Work instruction ->
With pictures omitted, copy exactly the lines from the one containing "たよ♪なので、LusTerの商品に興味のある" through the end of the records below.
Source records: Begin
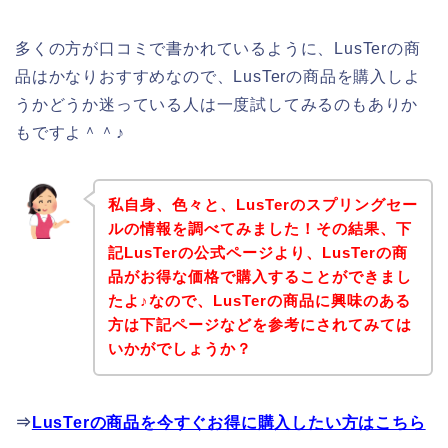
多くの方が口コミで書かれているように、LusTerの商
品はかなりおすすめなので、LusTerの商品を購入しよ
うかどうか迷っている人は一度試してみるのもありか
もですよ＾＾♪
私自身、色々と、LusTerのスプリングセー
ルの情報を調べてみました！その結果、下
記LusTerの公式ページより、LusTerの商
品がお得な価格で購入することができまし
たよ♪なので、LusTerの商品に興味のある
方は下記ページなどを参考にされてみては
いかがでしょうか？
⇒
LusTerの商品を今すぐお得に購入したい方はこちら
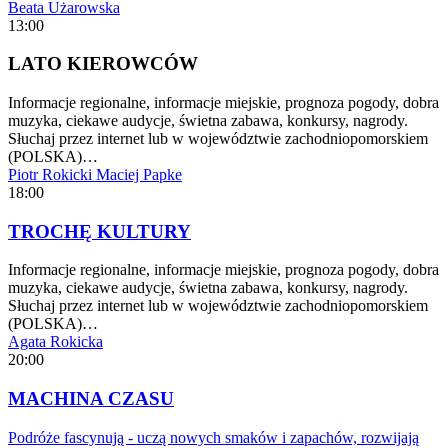
Beata Użarowska
13:00
LATO KIEROWCÓW
Informacje regionalne, informacje miejskie, prognoza pogody, dobra
muzyka, ciekawe audycje, świetna zabawa, konkursy, nagrody.
Słuchaj przez internet lub w województwie zachodniopomorskiem
(POLSKA)…
Piotr Rokicki
Maciej Papke
18:00
TROCHĘ KULTURY
Informacje regionalne, informacje miejskie, prognoza pogody, dobra
muzyka, ciekawe audycje, świetna zabawa, konkursy, nagrody.
Słuchaj przez internet lub w województwie zachodniopomorskiem
(POLSKA)…
Agata Rokicka
20:00
MACHINA CZASU
Podróże fascynują - uczą nowych smaków i zapachów, rozwijają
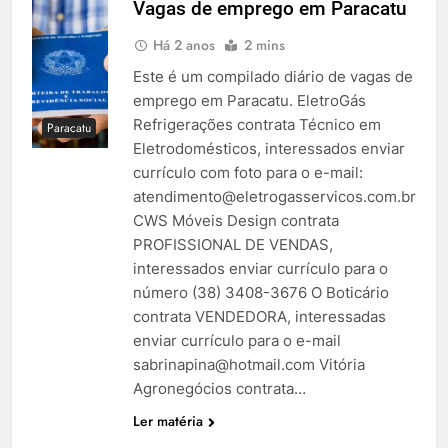
Vagas de emprego em Paracatu
Há 2 anos
2 mins
Este é um compilado diário de vagas de
emprego em Paracatu. EletroGás
Refrigerações contrata Técnico em
Paracatu
Eletrodomésticos, interessados enviar
currículo com foto para o e-mail:
atendimento@eletrogasservicos.com.br
CWS Móveis Design contrata
PROFISSIONAL DE VENDAS,
interessados enviar currículo para o
número (38) 3408-3676 O Boticário
contrata VENDEDORA, interessadas
enviar currículo para o e-mail
sabrinapina@hotmail.com
Vitória
Agronegócios contrata…
Ler matéria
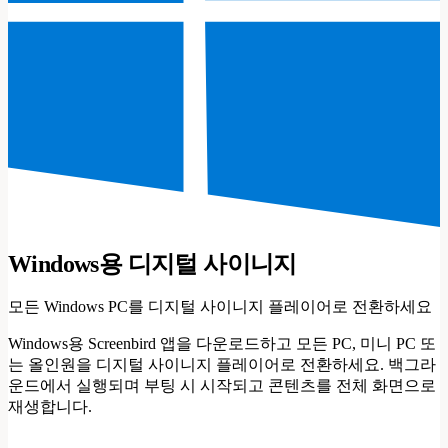
Windows용 디지털 사이니지
모든 Windows PC를 디지털 사이니지 플레이어로 전환하세요
Windows용 Screenbird 앱을 다운로드하고 모든 PC, 미니 PC 또
는 올인원을 디지털 사이니지 플레이어로 전환하세요. 백그라
운드에서 실행되며 부팅 시 시작되고 콘텐츠를 전체 화면으로
재생합니다.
Source records: End
Task response ->
たよ♪なので、LusTerの商品に興味のある
方は下記ページなどを参考にされてみては
いかがでしょうか？
⇒
LusTerの商品を今すぐお得に購入したい方はこちら
Beata Użarowska
13:00
LATO KIEROWCÓW
Informacje regionalne, informacje miejskie, prognoza pogody, dobra
muzyka, ciekawe audycje, świetna zabawa, konkursy, nagrody.
Słuchaj przez internet lub w województwie zachodniopomorskiem
(POLSKA)…
Piotr Rokicki
Maciej Papke
18:00
TROCHĘ KULTURY
Informacje regionalne, informacje miejskie, prognoza pogody, dobra
muzyka, ciekawe audycje, świetna zabawa, konkursy, nagrody.
Słuchaj przez internet lub w województwie zachodniopomorskiem
(POLSKA)…
Agata Rokicka
20:00
MACHINA CZASU
Podróże fascynują - uczą nowych smaków i zapachów, rozwijają
Vagas de emprego em Paracatu
Há 2 anos
2 mins
Este é um compilado diário de vagas de
emprego em Paracatu. EletroGás
Refrigerações contrata Técnico em
Paracatu
Eletrodomésticos, interessados enviar
currículo com foto para o e-mail:
atendimento@eletrogasservicos.com.br
CWS Móveis Design contrata
PROFISSIONAL DE VENDAS,
interessados enviar currículo para o
número (38) 3408-3676 O Boticário
contrata VENDEDORA, interessadas
enviar currículo para o e-mail
sabrinapina@hotmail.com
Vitória
Agronegócios contrata…
Ler matéria
Windows용 디지털 사이니지
모든 Windows PC를 디지털 사이니지 플레이어로 전환하세요
Windows용 Screenbird 앱을 다운로드하고 모든 PC, 미니 PC 또
는 올인원을 디지털 사이니지 플레이어로 전환하세요. 백그라
운드에서 실행되며 부팅 시 시작되고 콘텐츠를 전체 화면으로
재생합니다.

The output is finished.